What's troubling is that people don't agree on "beauty." This leads to battles over what to build, what to destroy. This leads to dead-stops in comprehension among friends. So what is it? That is what the beauty operator would go and find out.

There'd be random discoveries--like the Saturday I go to the Marinello School of Beauty, where students do discount haircuts, discount highlights, discount lowlights, discount nails and discount "dermalogicals." Discount humor, too. One of the maroon-suited instructors bounces around the room teasing and encouraging the students. They tease back. He winks at customers. His hands are rifted with raw cracks that must be chemical-induced--ugly, beautiful testimony to his devotion to craft. I tell the student who folds strands of my hair into little bleach-painted packages that the shrunken dummy heads that other students are combing, curling and teasing are macabre. She says I should see it when they stick 'em on broomsticks and hold them under the hair dryers.

There'd be more deliberately sought observations, such as how, for some people, beauty is a physical need to wander up the mountains or out into that heatwave-rumpled conveyor belt of distance in the lower elevations where, no matter how long you walk, the mountains still shimmer out of grasp. Without that kind of beauty, they become restless, quick-tempered, cynical and depressed.

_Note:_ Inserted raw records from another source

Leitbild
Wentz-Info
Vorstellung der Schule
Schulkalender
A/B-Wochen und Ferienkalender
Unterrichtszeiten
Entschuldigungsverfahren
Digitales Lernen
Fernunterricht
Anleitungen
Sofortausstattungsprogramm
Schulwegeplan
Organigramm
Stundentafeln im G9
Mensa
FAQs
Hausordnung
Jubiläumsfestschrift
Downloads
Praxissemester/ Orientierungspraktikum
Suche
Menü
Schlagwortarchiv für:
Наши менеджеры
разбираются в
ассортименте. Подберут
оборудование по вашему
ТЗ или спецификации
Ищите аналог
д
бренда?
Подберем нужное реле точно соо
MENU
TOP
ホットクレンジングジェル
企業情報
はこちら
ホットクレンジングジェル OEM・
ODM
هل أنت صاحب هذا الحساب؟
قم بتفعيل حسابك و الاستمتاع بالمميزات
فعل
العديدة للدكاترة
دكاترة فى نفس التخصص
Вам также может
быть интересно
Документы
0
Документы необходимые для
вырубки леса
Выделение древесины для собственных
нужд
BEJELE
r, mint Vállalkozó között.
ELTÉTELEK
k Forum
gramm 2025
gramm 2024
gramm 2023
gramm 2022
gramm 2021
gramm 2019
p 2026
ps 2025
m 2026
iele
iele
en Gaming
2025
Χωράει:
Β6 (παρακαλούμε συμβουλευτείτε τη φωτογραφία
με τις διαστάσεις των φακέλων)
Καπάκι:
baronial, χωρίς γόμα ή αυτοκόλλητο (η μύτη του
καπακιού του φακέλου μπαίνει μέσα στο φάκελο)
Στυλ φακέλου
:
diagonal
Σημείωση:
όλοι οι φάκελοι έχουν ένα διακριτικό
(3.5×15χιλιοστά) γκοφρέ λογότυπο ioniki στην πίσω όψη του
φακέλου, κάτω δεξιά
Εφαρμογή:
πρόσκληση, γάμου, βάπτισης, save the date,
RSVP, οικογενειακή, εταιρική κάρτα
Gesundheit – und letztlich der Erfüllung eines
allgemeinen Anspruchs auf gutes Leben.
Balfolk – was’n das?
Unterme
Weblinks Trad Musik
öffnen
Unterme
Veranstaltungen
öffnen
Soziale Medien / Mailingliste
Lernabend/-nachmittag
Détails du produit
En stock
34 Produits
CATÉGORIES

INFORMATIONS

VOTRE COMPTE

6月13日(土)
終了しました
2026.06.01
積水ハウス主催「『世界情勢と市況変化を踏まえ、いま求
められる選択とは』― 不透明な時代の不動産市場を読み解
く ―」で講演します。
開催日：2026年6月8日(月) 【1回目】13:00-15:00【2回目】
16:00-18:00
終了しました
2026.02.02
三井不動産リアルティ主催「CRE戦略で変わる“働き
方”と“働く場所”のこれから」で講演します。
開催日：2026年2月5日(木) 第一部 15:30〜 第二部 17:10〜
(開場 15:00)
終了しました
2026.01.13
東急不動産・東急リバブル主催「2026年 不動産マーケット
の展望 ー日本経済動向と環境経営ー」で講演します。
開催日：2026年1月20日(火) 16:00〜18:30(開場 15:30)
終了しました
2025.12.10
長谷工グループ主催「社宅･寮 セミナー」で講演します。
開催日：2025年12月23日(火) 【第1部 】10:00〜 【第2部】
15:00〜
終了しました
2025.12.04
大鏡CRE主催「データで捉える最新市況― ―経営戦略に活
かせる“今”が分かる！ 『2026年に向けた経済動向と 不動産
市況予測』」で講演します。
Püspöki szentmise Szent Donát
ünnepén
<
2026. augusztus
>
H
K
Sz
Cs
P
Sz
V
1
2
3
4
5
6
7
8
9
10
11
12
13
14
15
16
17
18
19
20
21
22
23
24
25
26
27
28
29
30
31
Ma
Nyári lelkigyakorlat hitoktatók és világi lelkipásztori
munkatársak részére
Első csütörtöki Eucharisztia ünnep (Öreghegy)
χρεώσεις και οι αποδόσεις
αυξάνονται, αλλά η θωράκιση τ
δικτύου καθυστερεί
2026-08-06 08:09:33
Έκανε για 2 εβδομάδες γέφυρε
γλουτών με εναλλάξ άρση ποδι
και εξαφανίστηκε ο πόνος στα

For me it's always been this way. When I was little I kept appointments with specific trees (to swing from the branches and talk to the magpies, of course). I made regular forays along the creek beside my house, walking in the water, avoiding the fish-egg-slippery rocks--downstream to the cranky rancher's fence where weeds and debris piled up, or upstream to pick blackberries and then sit on the wood bridge and stare into the swirling place near the bank where steely water met dark green leaves. One summer I went every day to a spot near the creek where two milkweed plants grew side by side--on one crawled shiny, metallic blue beetles, and on the other flat, dull-red beetles with black markings. I was mesmerized. But I didn't come up with any cool theories about it. I found the scene magical, that is all, and every day that I went there was the same: beautiful, inconclusive.

There'd be nostalgic finds, remnants of life well-lived. Like this rusted shovel, once my green-thumbed grandpa's, that leans now against my studio wall, with its nibbly, corroded tip, its age-cracked wooden handle. Or the tall, death-tanned bloom of an agave plant standing next to it, its spent, dry stock bristling with pistachio-sized, opened seed pods that dropped little waterfalls of tiny, hard, black, slippery seeds when I first grasped it out near a beautiful dirt road that leads to a view of the Las Vegas Valley.

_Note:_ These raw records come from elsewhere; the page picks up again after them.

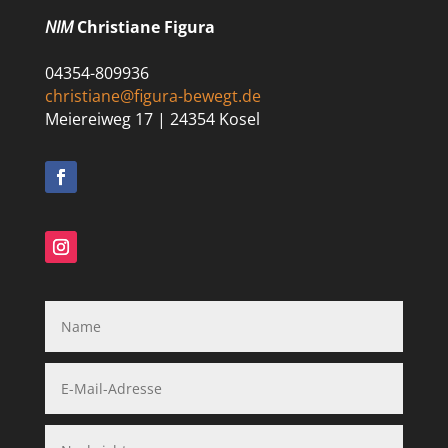
NIM
Christiane Figura
04354-809936
christiane@figura-bewegt.de
Meiereiweg 17 | 24354 Kosel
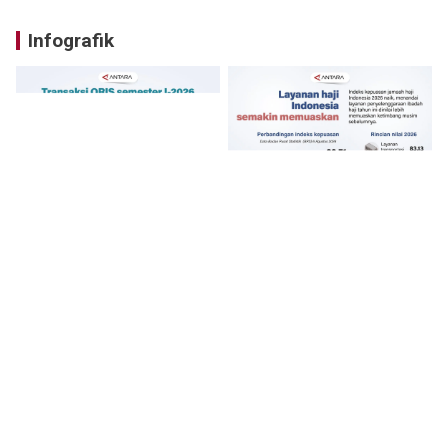
Infografik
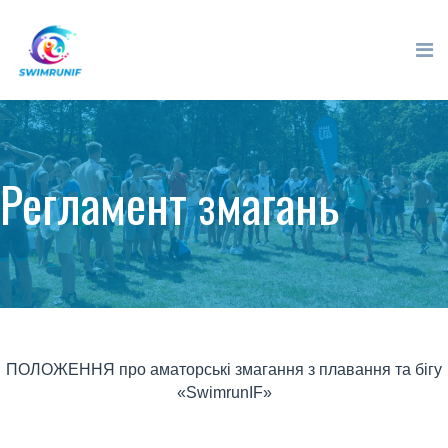
Регламент змагань
ПОЛОЖЕННЯ про аматорські змагання з плавання та бігу
«SwimrunIF»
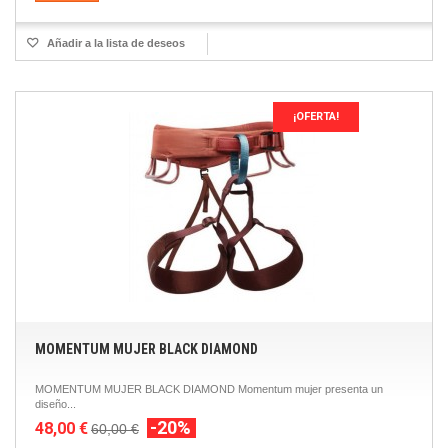
Añadir a la lista de deseos
¡OFERTA!
MOMENTUM MUJER BLACK DIAMOND
MOMENTUM MUJER BLACK DIAMOND Momentum mujer presenta un
diseño...
-20%
48,00 €
60,00 €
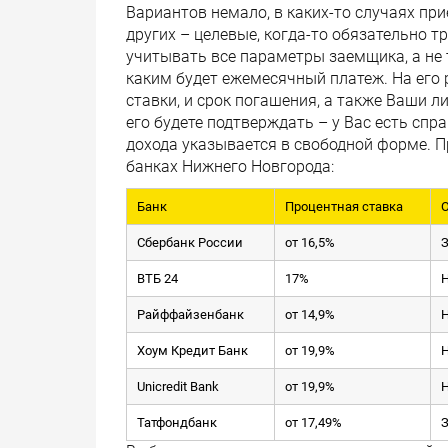
Вариантов немало, в каких-то случаях пр
других – целевые, когда-то обязательно т
учитывать все параметры заемщика, а не 
каким будет ежемесячный платеж. На его 
ставки, и срок погашения, а также Ваши л
его будете подтверждать – у Вас есть спр
дохода указывается в свободной форме. П
банках Нижнего Новгорода:
Банк
Процентная ставка
Сбербанк России
от 16,5%
ВТБ 24
17%
Райффайзенбанк
от 14,9%
Хоум Кредит Банк
от 19,9%
Unicredit Bank
от 19,9%
Татфондбанк
от 17,49%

There'd be conflicting conclusions: The persistent electric buzz of the cicadas just outside my closed sliding glass door is beautiful. Open the door and it is hell--the line is that fine. And the other night when it rained and the lightning woke me up, I opened the door and the buzz was gone but in came the steamy scent of wet creosote.

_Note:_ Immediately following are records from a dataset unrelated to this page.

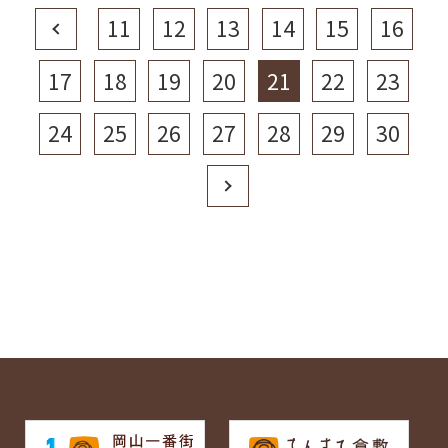
Prev
11
12
13
14
15
16
17
18
19
20
21
22
23
24
25
26
27
28
29
30
Next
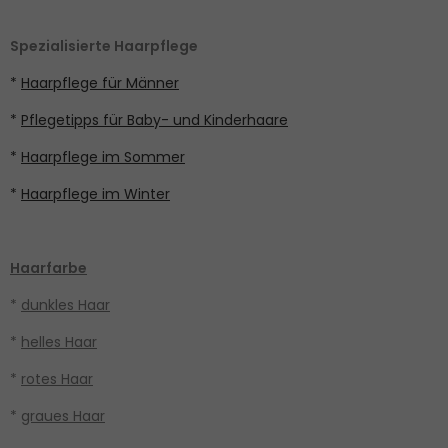
Spezialisierte Haarpflege
*
Haarpflege für Männer
*
Pflegetipps für Baby- und Kinderhaare
*
Haarpflege im Sommer
*
Haarpflege im Winter
Haarfarbe
*
dunkles Haar
*
helles Haar
*
rotes Haar
*
graues Haar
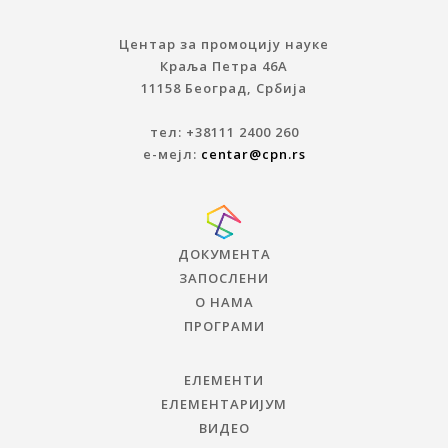
Центар за промоцију науке
Краља Петра 46A
11158 Београд, Србија
тел: +38111 2400 260
е-мејл:
centar@cpn.rs
ДОКУМЕНТА
ЗАПОСЛЕНИ
О НАМА
ПРОГРАМИ
ЕЛЕМЕНТИ
ЕЛЕМЕНТАРИЈУМ
ВИДЕО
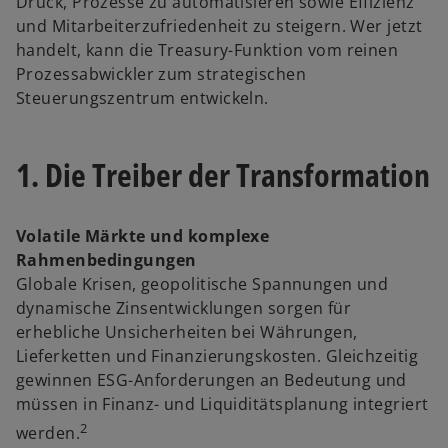
Druck, Prozesse zu automatisieren sowie Effizienz
r
und Mitarbeiterzufriedenheit zu steigern. Wer jetzt
n
handelt, kann die Treasury-Funktion vom reinen
e
Prozessabwickler zum strategischen
u
Steuerungszentrum entwickeln.
e
n
R
1. Die Treiber der Transformation
e
g
i
Volatile Märkte und komplexe
s
Rahmenbedingungen
t
Globale Krisen, geopolitische Spannungen und
e
dynamische Zinsentwicklungen sorgen für
r
erhebliche Unsicherheiten bei Währungen,
k
Lieferketten und Finanzierungskosten. Gleichzeitig
a
gewinnen ESG-Anforderungen an Bedeutung und
r
müssen in Finanz- und Liquiditätsplanung integriert
t
2
werden.
e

Inevitably, there'd be dissent. Take my favorite drive--a hypnotic journey through basin-and-range extremes on Nevada Highway 266 between U.S. 95 in Nevada and U.S. 395 in the Owens Valley in California. Sometimes I'll pass fewer than five cars in more than two hours and have the whole beautiful "emptiness" to myself. To me it's fullness. And it smells good, especially when you hit the big sagebrush country.

But my editor, who made that trip last weekend, returned heat-spent to the office and declared it the worst stretch of highway he's ever traveled. "A whole lotta nothin'," he said. Why, look at the map--even the pioneers trod a wide path around it. They found Death Valley more inviting. All that's there is Gold Point--meagre mining outpost turned ghost town. And the Cottontail Ranch--meagre sex outpost. A small ranch community further west. Nothing else but a nauseating sea of low, shrubby stuff that doesn't even warrant the name "plant." That's what he says about that drive.

Well, that's why I'm the beauty operator, not him.